Proxy groups (proxy-groups) are the core scheduling layer of Clash's proxy architecture, responsible for deciding which node ultimately handles outbound traffic. A well-designed proxy group configuration achieves the optimal balance between speed, stability, and flexibility. This is the official Clash proxy group usage guide — complete configuration examples illustrate the appropriate use cases and officially recommended setup methods for all four proxy group types.
select: Manual Selection
The select type is the most basic proxy group. Users manually click to switch the active node or sub-group in the graphical interface. Its proxies list can mix specific proxy node names with the names of other proxy groups — this feature makes nested proxy group compositions possible.
proxy-groups:
- name: "🚀 Node Select"
type: select
proxies:
- "♻️ Auto Select" # reference another proxy group
- "🇭🇰 HK-01"
- "🇺🇸 US-01"
- DIRECT # built-in direct-connect policy
The select group typically acts as the top-level entry point, allowing users to manually switch to a different node or automatic policy at any time without modifying the config file.
url-test: Auto Speed Test
The url-test type periodically sends HTTP requests to the address specified in the url field, measures the latency of each node, and automatically switches traffic to the lowest-latency node.
- name: "♻️ Auto Select"
type: url-test
url: http://www.gstatic.com/generate_204
interval: 300 # test interval in seconds
tolerance: 50 # tolerance: only switch if the new best node is 50ms faster
lazy: true # lazy: only test when traffic exists, saves resources
proxies:
- "🇭🇰 HK-01"
- "🇭🇰 HK-02"
- "🇭🇰 HK-03"
The tolerance parameter is very important.
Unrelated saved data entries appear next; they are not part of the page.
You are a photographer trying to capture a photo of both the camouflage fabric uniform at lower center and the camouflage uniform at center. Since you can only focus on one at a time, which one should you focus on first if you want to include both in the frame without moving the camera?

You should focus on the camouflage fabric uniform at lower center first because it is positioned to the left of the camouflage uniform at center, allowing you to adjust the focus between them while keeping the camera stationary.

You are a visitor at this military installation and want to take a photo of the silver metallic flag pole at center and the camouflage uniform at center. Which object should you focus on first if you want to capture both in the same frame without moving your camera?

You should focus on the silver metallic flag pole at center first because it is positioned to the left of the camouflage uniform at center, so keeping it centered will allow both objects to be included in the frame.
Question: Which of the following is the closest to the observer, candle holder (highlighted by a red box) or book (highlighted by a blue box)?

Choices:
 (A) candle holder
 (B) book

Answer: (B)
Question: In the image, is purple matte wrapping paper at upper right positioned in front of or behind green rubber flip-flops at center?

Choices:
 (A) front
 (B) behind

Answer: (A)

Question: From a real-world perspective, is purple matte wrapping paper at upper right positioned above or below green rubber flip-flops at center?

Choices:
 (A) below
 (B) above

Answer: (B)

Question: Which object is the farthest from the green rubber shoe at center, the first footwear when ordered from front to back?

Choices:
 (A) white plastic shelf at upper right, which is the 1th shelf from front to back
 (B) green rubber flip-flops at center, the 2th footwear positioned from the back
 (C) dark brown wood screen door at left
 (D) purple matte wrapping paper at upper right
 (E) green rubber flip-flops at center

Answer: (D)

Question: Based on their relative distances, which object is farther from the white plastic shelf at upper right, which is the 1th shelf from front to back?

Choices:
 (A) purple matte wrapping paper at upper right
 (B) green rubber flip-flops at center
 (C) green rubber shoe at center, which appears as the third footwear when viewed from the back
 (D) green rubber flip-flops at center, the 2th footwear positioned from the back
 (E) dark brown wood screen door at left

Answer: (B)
Without a tolerance setting, url-test may switch nodes frequently due to minor latency fluctuations when multiple nodes have similar latencies, causing connection interruptions. With a 50 ms tolerance, the group will only switch when the newly discovered best node is at least 50 ms faster than the current one, significantly improving stability.
fallback: Failover
The fallback type also tests nodes periodically, but its behavior differs from url-test: it always prefers to use the first available (successfully tested) node in the list, and only switches to the next node when the current one becomes unavailable (test fails or times out).
- name: "🛡️ Failover"
type: fallback
url: http://www.gstatic.com/generate_204
interval: 180
proxies:
- "🇭🇰 HK-01" # primary node, highest priority
- "🇯🇵 JP-01" # fallback node 1
- "🇸🇬 SG-01" # fallback node 2
fallback is ideal for scenarios requiring high stability, such as video calls and live streaming where connections must not be interrupted. When the primary node goes down, fallback will automatically switch to a backup node within the next test cycle (by default within 180 seconds), and switch back once the primary node recovers.
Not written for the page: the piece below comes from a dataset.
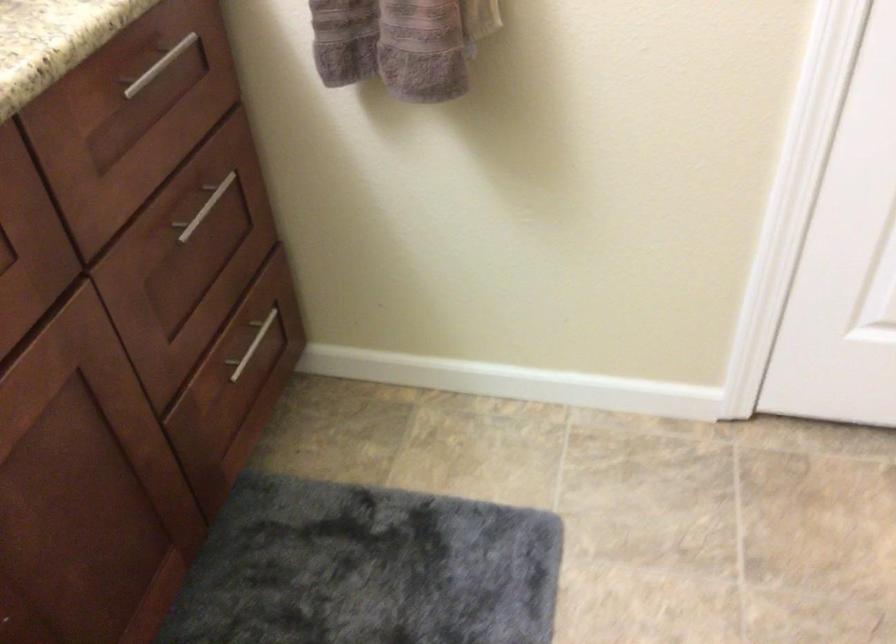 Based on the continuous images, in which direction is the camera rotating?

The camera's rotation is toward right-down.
load-balance: Load Balancing
The load-balance type distributes newly established connections evenly across multiple nodes in the proxies list, making full use of each node's bandwidth. It is suitable for scenarios that need to establish a large number of simultaneous connections (e.g. multi-threaded downloads, bulk API requests).
- name: "⚖️ Load Balance"
type: load-balance
url: http://www.gstatic.com/generate_204
interval: 300
strategy: consistent-hashing # consistent hashing: routes same domain to the same node
proxies:
- "🇭🇰 HK-01"
- "🇭🇰 HK-02"
- "🇭🇰 HK-03"
The strategy parameter controls the distribution algorithm. consistent-hashing mode assigns all connections to the same target domain to the same node, preventing issues on websites that require a consistent IP (e.g. login state validation). round-robin mode cycles through nodes in order, and is better suited for stateless bulk request scenarios.
Proxy Group Architecture Design Recommendations
A well-designed proxy group architecture typically uses a layered approach: the top layer is a select group serving as the manually controlled master entry point for the user; the middle layer consists of url-test auto-speed-test groups organized by region or purpose; the bottom layer contains the actual proxy nodes. Split-routing rules point to the top-level group, allowing users to switch between automatic selection and a specific node at any time.
For streaming media unlocking, it is recommended to create a dedicated "Streaming" proxy group containing only nodes that support unlocking region-locked services (e.g. Netflix, ChatGPT), and point the relevant domains to this group in your rules. This way, your main workflow is unaffected — simply switch to the streaming group when you need it.